Scholz betonte, Israel habe das Recht, sich gegen die Angriffe der Hamas zu verteidigen.
ZDF-Redakteur: "Man sieht einen sehr deutlichen Dissenz"
Nach Einschätzung von Dominik Rzepka aus dem ZDF-Hauptstadtstudio habe Erdogan die Bühne sichtlich genossen und Dinge gesagt, die Scholz deutlicher hätte zurückweisen müssen. Die Frage, ob er zum Existenzrechts Israels stehe, habe Erdogan nicht klar mit Ja beantwortet.
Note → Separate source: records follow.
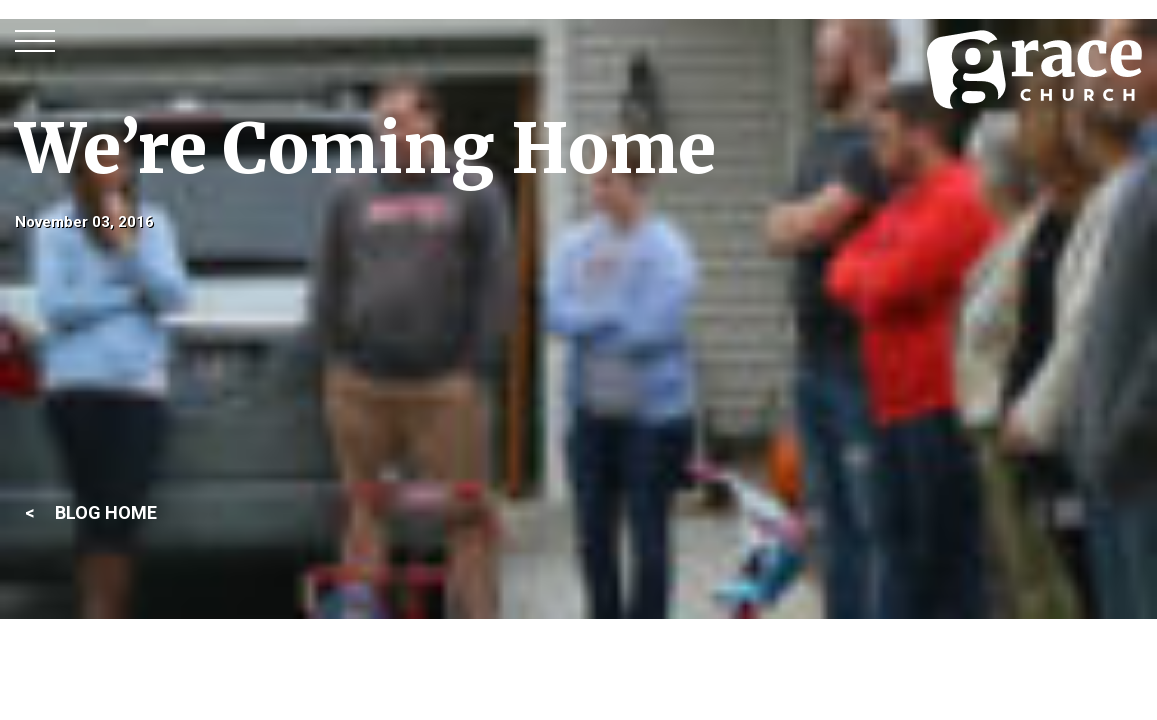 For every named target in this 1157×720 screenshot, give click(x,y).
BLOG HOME (106, 512) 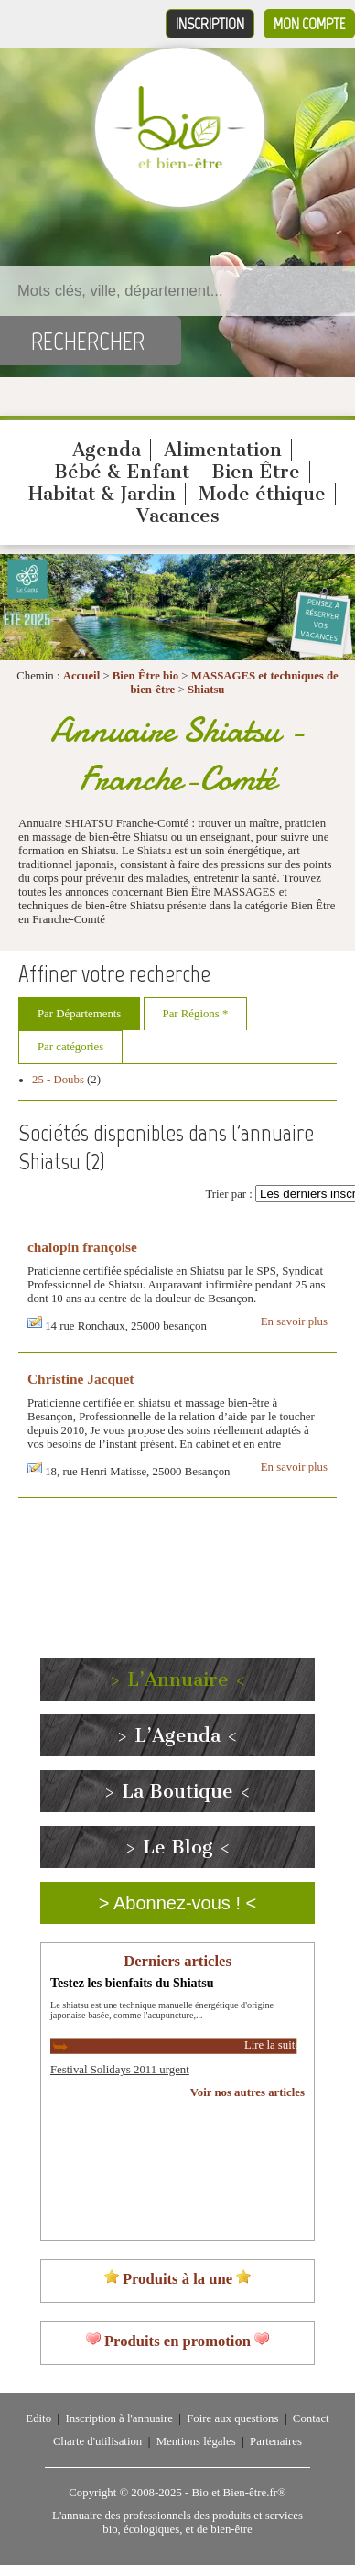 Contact (311, 2418)
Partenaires (276, 2441)
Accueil (82, 675)
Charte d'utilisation (97, 2441)
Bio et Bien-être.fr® (238, 2492)
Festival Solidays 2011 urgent (119, 2069)
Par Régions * (196, 1013)
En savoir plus (294, 1321)
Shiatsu (206, 689)
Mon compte (309, 24)
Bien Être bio (145, 675)
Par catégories (70, 1046)
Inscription (210, 24)
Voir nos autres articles (247, 2092)
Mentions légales (196, 2441)
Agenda (106, 450)
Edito (38, 2418)
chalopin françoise (82, 1247)
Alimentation (223, 450)
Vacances (178, 516)
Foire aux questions (232, 2418)
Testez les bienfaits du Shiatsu (132, 1982)
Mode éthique (262, 494)
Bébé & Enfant (121, 472)
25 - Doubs (58, 1079)
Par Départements (79, 1013)
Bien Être (255, 472)
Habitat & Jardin (102, 494)
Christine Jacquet (80, 1378)
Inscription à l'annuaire (118, 2418) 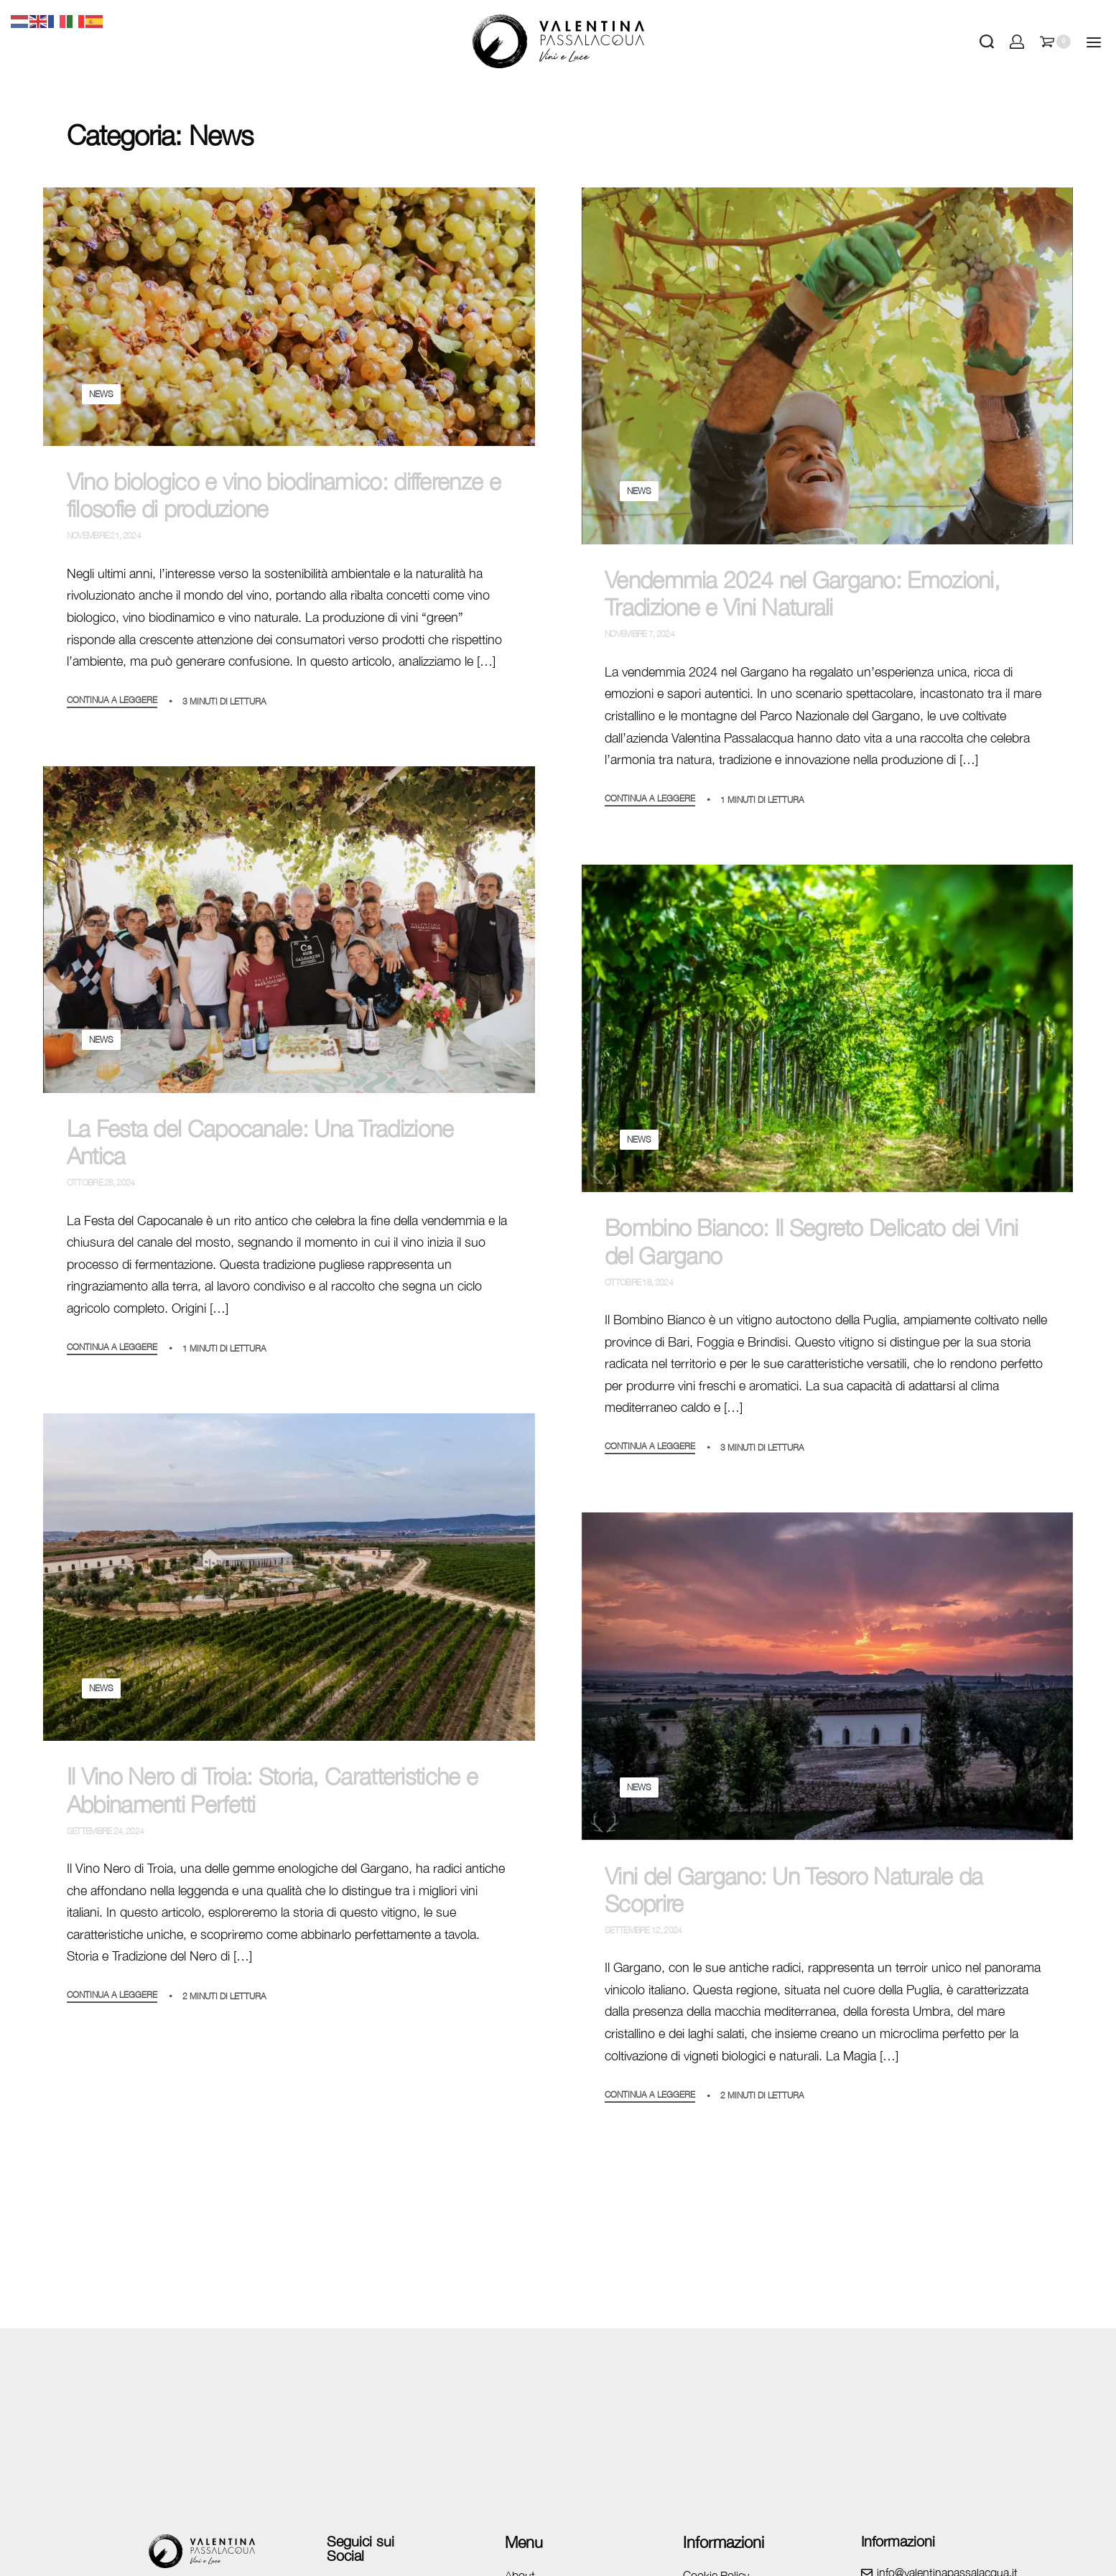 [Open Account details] (1017, 42)
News (101, 394)
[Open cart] (1055, 42)
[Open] (1094, 42)
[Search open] (987, 42)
Allerdings sprach sich Erdogan auch für eine Zwei-Staaten-Lösung uas.
Während Scholz vor allem über die Opfer in Israel gesprochen habe, habe sich Erdogan auf die palästinensischen Opfer konzentriert. "Man sieht einen sehr deutlichen Dissenz zwischen Olaf Scholz und Recep Tayyip Erdogan in Sachen Hamas, Israel und Nahost-Konflikt."
In Berlin wird heute der türkische Präsident Erdogan von Kanzler Scholz und Bundespräsident Steinmeier empfangen. 17.11.2023 | 4:08 min
Im Vorfeld zum Treffen mit Scholz hatte Erdogan die terroristische Hamas als "Befreiungsorganisation" bezeichnet, Israel einen "Genozid" (Völkermord) im Gazastreifen vorgeworfen und das Israels Existenzrecht infrage gestellt.
Erdogan fordert Waffenstillstand in Nahost
Bei der gemeinsamen Pressekonferenz forderte Erdogan zudem einen humanitären Waffenstillstand. Wenn Deutschland und die Türkei gemeinsam einen solchen Waffenstillstand erreichen könnten, habe man die Chance, die Region aus diesem "Feuerring" zu retten, sagte der türkische Präsident.
Weitere Gesprächsthemen mit Erdogan
Bei der Pressekonferenz ging es auch um den Ukraine-Krieg. Scholz sagte, er und Erdogan seien sich darin einig, dass dieser so schnell wie möglich beendet werden müsse. Er dankte Erdogan für dessen Engagement bei Vermittlungsbemühungen um ein Abkommen zwischen der Ukraine und Russland zur Ausfuhr von ukrainischem Getreide.
Die Türkei wolle in Zukunft weiterhin dabei helfen, Getreide und Mehl aus der Ukraine in die Welt zu bringen, betonte Erdogan.
Scholz sagte außerdem, dass er mit Erdogan auch über die Aufnahme Schwedens in die Nato sowie über Flucht und Migration sprechen wolle. Scholz sprach sich für eine Fortsetzung der Flüchtlingsvereinbarung zwischen Deutschland und der Türkei aus.